Mac OS X 10.6 (Snow Leopard): Changing Crash Reporter settings

Posted by Pierre Igot in: Macintosh
June 23rd, 2010 • 4:55 pm

I am really getting sick and tired of Mac OS X’s Finder, Quick Look and Preview crashing on me all the time while browsing collections of PDF files on my hard drive.

I’ve talked about this problem before and unfortunately, I still haven’t found a solution. I still get multiple crashes every day while using Snow Leopard’s Finder and its Quick Look function to explore PDF files, or when opening and browsing these PDF files in Preview. It is really quite irritating, and I’ve decided that it’s really time to do something about it.

The first problem I had to deal with was that, for some reason, my Snow Leopard system was not sending any crash reports to Apple’s servers.

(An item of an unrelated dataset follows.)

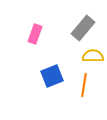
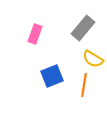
yellow semicircle: moved 3 px down; rotated 150 degrees counterclockwise
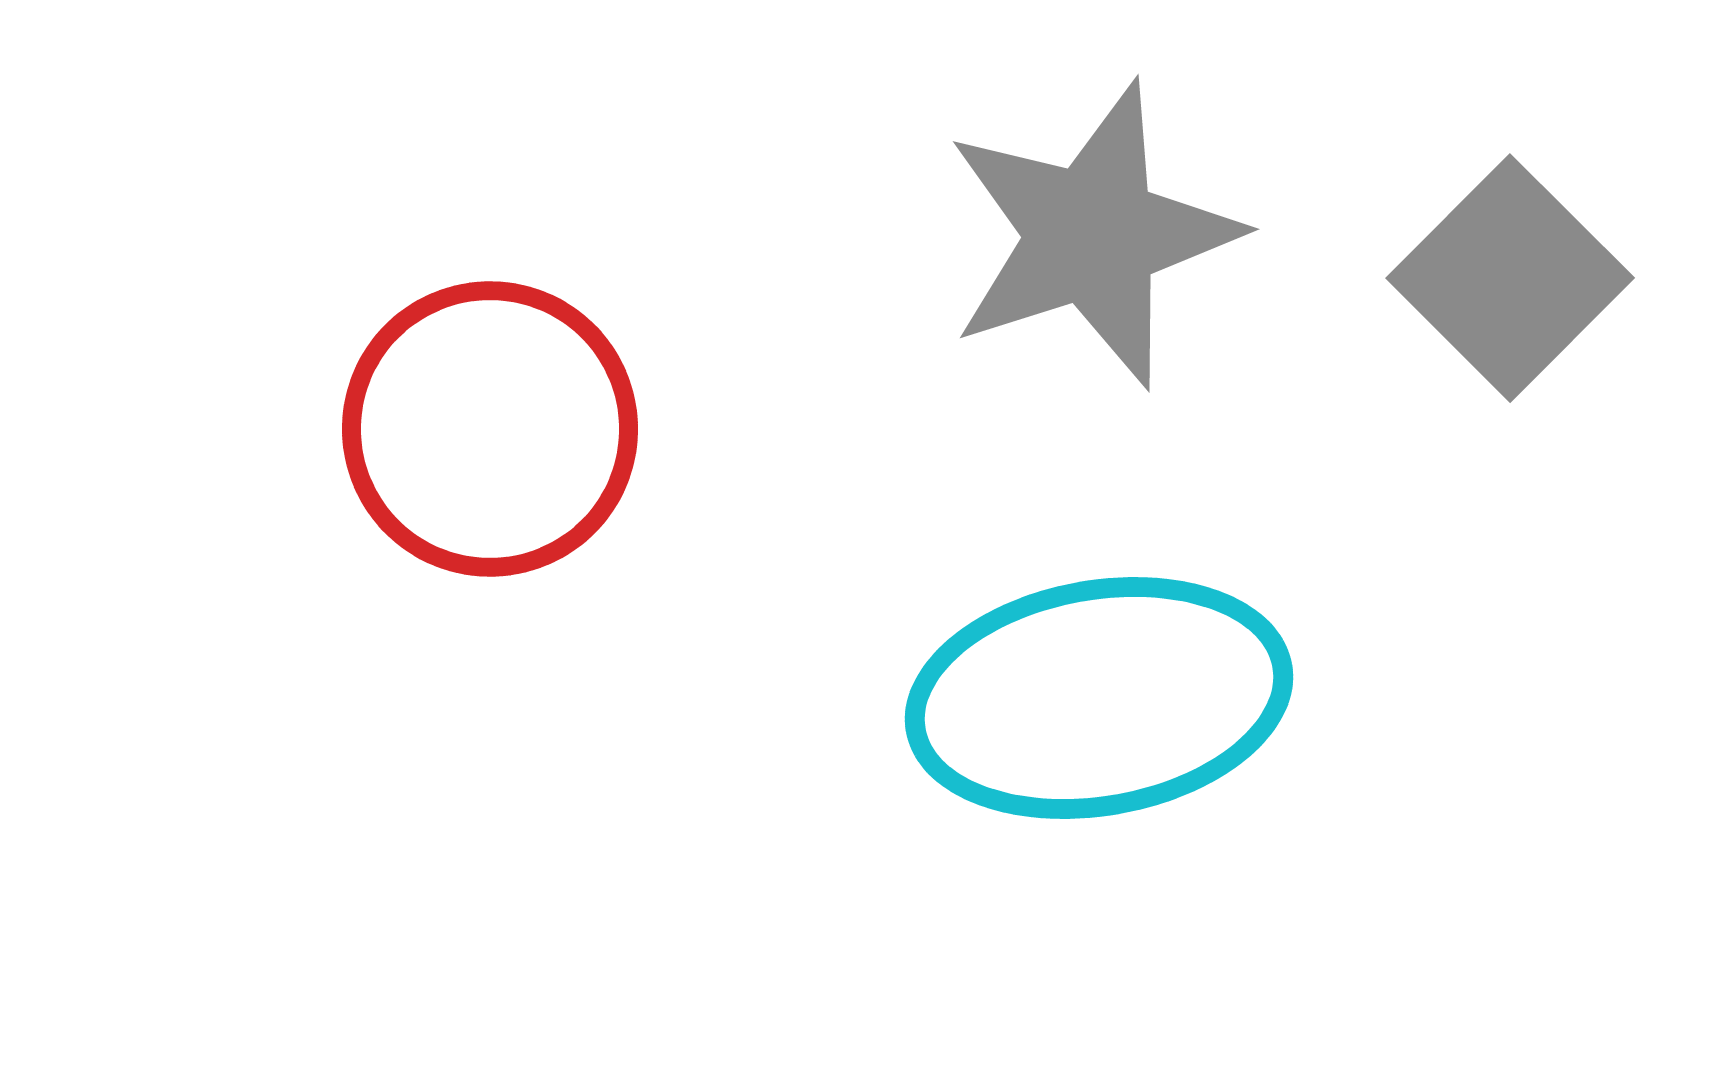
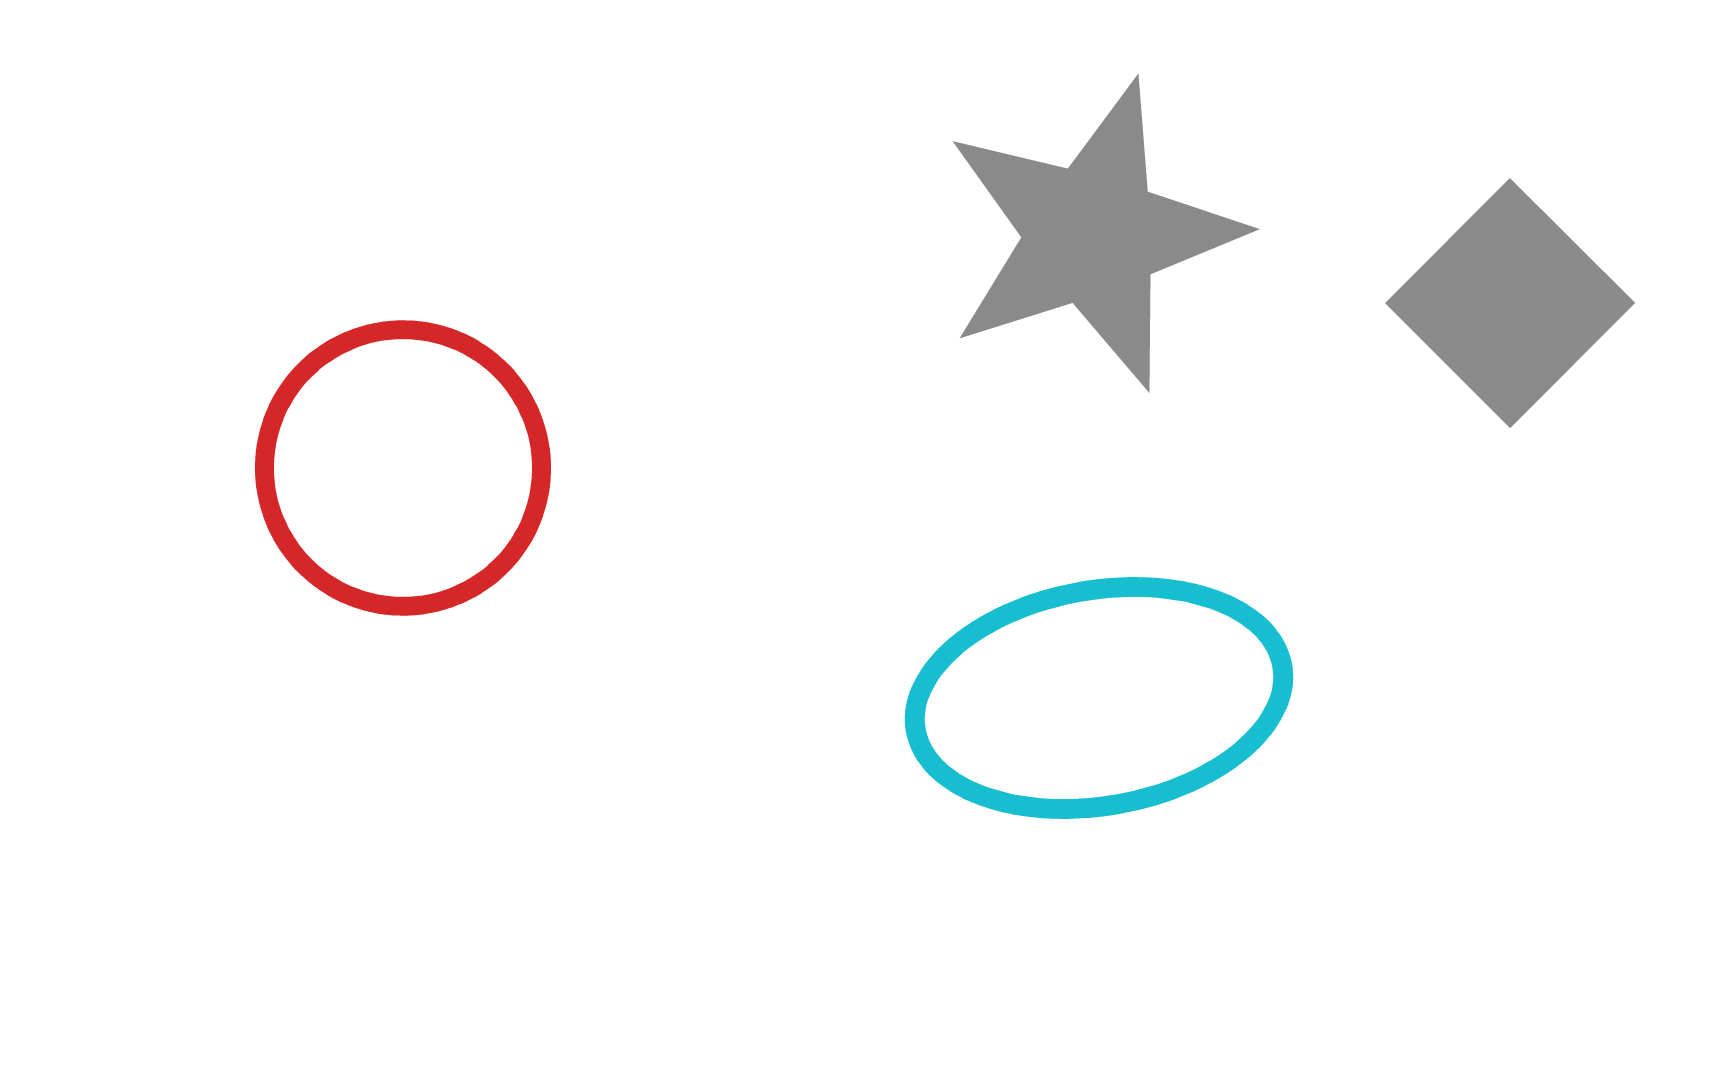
gray square: moved 25 px down
red circle: moved 87 px left, 39 px down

I would get the usual crash report dialog, but the only options I was given was to relaunch the offending application. The dialog seemed to imply that the crash report would be sent to Apple, but I have Little Snitch’s Network Monitor window open at all times, and I would never see any network activity with my system trying to connect to Apple’s servers after I dismissed the dialog.

I had no idea why my system was not sending the reports to Apple, but I figured that there had to be a way to make it work again. (This was not a new problem, but until I got a decent high-speed Internet connection last week, I just couldn’t be bothered to try and solve this problem knowing that my connection was so slow and unreliable anyway.)

So I explored my home library folders to try and find a preference file or cache that I could trash to force Snow Leopard’s crash reporting process to offer me to send the crash reports to Apple again, but I couldn’t find anything that had any impact on anything. I trash a few files and tried to relaunch the appropriate processes, but Snow Leopard continued to refuse to send its reports to Apple’s servers. (It was easy for me to trigger crashes, because I would get them all the time when attempting to explore a specific folder with PDF files with Quick Look.)

Finally, I did a Spotlight search for “crashreport” in file names on my hard drive, and Spotlight told me that I had an application called somewhere inside my “Developer” folder:

I launched that application and, sure enough, it offered the following options:


I changed my option from the first one (which was selected) to the second one and quit the application. I triggered another crash and finally I got a different dialog box with the option to specifically trigger the sending of the crash reports to Apple. I kept an eye on my Network Monitor window, and it did indicate that my system was communicating with Apple’s servers.

So I managed to get that working again. But of course it did nothing to fix the crashes. It’s just that now I am sure that, each time I get a crash, Mac OS X will send a report to Apple. Since I get so many crashes, maybe, just maybe there is a tiny hope that the presence of all these crashes will add to other people’s crash reports and cause Apple to notice that there is something wrong and try to fix it.

Because I am fairly certain that it is some kind of bug in Mac OS X. As I wrote in my earlier post, the whole thing started with a specific build of the Mac OS X 10.6.3 update, and has been going on ever since.

Now, it is of course possible that it is just a coincidence and that the problem has nothing to do with this particular update. But then, what could it be? I have tried trashing preference files. I have tried deactivating various third-party plug-ins that might interfere with Quick Look (but they don’t have anything to do with Preview, and Preview crashes on a regular basis too). I have tried clearing caches, repairing permissions, rebuilding my LaunchServices database. Nothing helps.

I should also note that I am not the only one with this problem. There are all kinds of complaints about Finder crashes on Apple’s forum, but this thread in particular describes a situation that is exactly the same as mine. Unfortunately, so far no one has posted any kind of suggestion of a solution.

So, what to do? I am afraid the next option for me will probably be to try and rebuild a separate user environment from scratch. Because if I try to reproduce the crashes in a blank user environment with zero customizations and no third-party application running, of course I am unable to do so. I can only reproduce the problem in my own user environment, so it must have something to do with some specific settings, caches, or third-party tools in my environment.

But rebuilding a new user environment from scratch will be very time-consuming, all the more so if I want to try and identify the specific setting/incompatibility that causes the problem with the crashes. Because if I rebuild everything at once, and the problem reappears, then I will not have a better idea of what is required to reproduce it and I will be unable to do anything further about the problem. The only way to identify the source of the problem will be to rebuild things slowly, piece by piece, and try to reproduce the crashes after each step. It’s going to be mightily painful.

I have put it off for many months, but since Apple does not seem to be able to reproduce the problem (I have submitted several bug reports about this), what other option do I have?